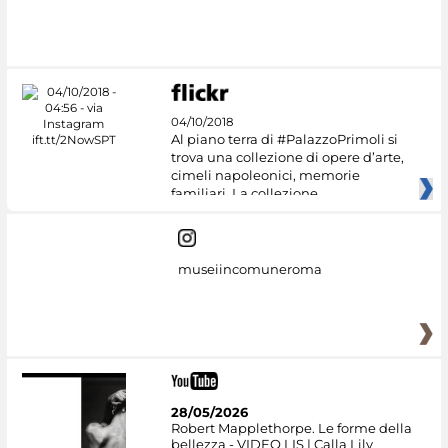
04/10/2018
Al piano terra di #PalazzoPrimoli si
trova una collezione di opere d’arte,
cimeli napoleonici, memorie
familiari. La collezione
museiincomuneroma
28/05/2026
Robert Mapplethorpe. Le forme della
bellezza - VIDEO LIS | Calla Lily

▶ _Brief_: For every line in the listing above that contains "collezione", copy that line.

▶ _Answer section_:
trova una collezione di opere d’arte,
familiari. La collezione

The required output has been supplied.